Germany is on the frontline of Russian and Chinese hybrid actions of interference and influence in Europe. The tactics used by China and Russia vary. Russia’s activities are largely political, attempting to undermine public confidence in democratic institutions. China’s have been focused mainly on economic assets. There are a number of synergies, however. This includes their tendency to go over the head of the federal government to talk directly to the Länder

Policymakers agree that one of the most urgent tasks facing the soon-to-be-chosen chancellor candidate to replace Angela Merkel will be a reassessment of Germany’s vulnerability towards Russia and China. Merkel has taken a consistently strong position towards Russia since the annexation of Crimea and intervention in Ukraine, pushing sanctions through the EU. This is in spite of the fact that Germany has an emotional, cultural and historical proximity to Russia that other countries struggle to appreciate. 

Germany’s export-based economy has become heavily dependent on China. This is now being reappraised by many in business and politics, although some leaders of multinationals continue to be extremely wary of criticising China’s actions. 
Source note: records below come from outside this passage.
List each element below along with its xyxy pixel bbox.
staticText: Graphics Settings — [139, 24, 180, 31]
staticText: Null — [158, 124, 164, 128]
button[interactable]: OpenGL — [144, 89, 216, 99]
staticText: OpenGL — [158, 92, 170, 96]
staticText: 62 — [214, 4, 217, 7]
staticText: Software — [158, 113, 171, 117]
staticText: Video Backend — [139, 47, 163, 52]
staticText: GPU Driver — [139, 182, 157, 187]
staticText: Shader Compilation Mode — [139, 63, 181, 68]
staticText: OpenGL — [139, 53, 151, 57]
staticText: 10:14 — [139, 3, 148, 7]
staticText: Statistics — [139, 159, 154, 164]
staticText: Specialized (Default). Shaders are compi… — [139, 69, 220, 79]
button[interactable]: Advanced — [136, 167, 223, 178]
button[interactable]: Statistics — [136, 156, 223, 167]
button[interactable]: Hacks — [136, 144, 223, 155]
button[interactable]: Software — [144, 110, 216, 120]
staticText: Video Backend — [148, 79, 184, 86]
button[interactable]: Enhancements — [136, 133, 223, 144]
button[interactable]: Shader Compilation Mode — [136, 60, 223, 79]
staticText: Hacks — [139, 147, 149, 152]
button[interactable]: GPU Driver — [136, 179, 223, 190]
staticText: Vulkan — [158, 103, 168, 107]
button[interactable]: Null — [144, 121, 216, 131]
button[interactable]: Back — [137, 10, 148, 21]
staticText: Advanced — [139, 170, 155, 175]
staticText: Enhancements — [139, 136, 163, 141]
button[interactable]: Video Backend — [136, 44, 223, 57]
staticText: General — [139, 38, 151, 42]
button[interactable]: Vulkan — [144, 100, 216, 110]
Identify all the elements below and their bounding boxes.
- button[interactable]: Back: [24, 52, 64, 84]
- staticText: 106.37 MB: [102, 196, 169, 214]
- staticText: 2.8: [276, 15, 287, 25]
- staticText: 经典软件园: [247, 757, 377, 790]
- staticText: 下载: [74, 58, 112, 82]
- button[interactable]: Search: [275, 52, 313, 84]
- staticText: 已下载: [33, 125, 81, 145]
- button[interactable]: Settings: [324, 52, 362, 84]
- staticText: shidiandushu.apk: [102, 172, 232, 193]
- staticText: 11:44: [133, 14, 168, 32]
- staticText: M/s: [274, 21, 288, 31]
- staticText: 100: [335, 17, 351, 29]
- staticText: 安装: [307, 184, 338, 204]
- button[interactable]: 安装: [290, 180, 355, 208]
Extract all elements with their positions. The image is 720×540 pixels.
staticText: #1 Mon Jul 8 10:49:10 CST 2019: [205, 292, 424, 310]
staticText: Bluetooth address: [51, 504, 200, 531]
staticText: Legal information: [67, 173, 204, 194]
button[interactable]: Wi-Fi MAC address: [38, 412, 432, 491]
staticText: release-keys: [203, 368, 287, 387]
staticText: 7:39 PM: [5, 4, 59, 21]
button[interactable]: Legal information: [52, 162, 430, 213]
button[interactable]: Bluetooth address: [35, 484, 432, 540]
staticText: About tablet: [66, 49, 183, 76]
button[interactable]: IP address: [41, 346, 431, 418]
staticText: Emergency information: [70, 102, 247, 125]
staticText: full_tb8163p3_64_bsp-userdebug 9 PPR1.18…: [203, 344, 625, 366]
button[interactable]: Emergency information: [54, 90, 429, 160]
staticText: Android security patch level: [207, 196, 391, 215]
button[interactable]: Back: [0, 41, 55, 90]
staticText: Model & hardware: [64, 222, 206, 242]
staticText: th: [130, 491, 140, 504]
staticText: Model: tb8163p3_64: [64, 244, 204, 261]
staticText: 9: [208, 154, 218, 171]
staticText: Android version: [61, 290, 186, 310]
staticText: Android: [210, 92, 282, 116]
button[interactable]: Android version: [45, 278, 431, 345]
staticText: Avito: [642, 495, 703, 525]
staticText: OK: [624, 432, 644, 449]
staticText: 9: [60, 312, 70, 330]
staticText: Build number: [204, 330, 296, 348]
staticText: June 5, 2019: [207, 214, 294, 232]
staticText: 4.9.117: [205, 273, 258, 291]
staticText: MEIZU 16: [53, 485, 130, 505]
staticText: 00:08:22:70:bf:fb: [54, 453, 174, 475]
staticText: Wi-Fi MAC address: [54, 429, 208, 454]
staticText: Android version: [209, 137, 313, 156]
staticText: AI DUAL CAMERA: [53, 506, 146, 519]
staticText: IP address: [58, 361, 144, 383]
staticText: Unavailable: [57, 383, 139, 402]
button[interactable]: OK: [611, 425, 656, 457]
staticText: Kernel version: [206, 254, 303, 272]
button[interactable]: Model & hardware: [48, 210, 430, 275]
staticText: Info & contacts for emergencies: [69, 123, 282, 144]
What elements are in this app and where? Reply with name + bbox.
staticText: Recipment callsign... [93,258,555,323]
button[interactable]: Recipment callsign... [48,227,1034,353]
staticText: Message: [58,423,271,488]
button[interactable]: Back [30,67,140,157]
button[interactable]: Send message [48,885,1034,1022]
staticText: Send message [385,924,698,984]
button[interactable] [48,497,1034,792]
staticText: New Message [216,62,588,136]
A number of Chinese takeovers, successful or resisted, of medium-sized Mittelstand companies, the engine room of the German economy, has led to a shift in position and in perceiving China as a strategic competitor. 

The poor relations between Donald Trump and Merkel have exacerbated Germany’s sense of vulnerability to potential dangers from China and Russia. Those relations have led to an increased sense of moral equivalence among Germans towards Russia and the US, according to polls. This is particularly apparent in the Länder of the former GDR, where regional leaders of all parties have been pushing for a relaxation or ending of EU sanctions against Russia. 

Russia’s alleged cyber attack on the Bundestag in 2015 and subsequent attempts to infiltrate the political system, technologically and through disinformation, have led to a hardening of the German government’s position. 

Russia has given strong support to the far-right Alternative für Deutschland and left-wing Die Linke parties. The Green party is one of the strongest voices advocating a hard line against Russia. Its role will be important if it is part of the next ruling coalition.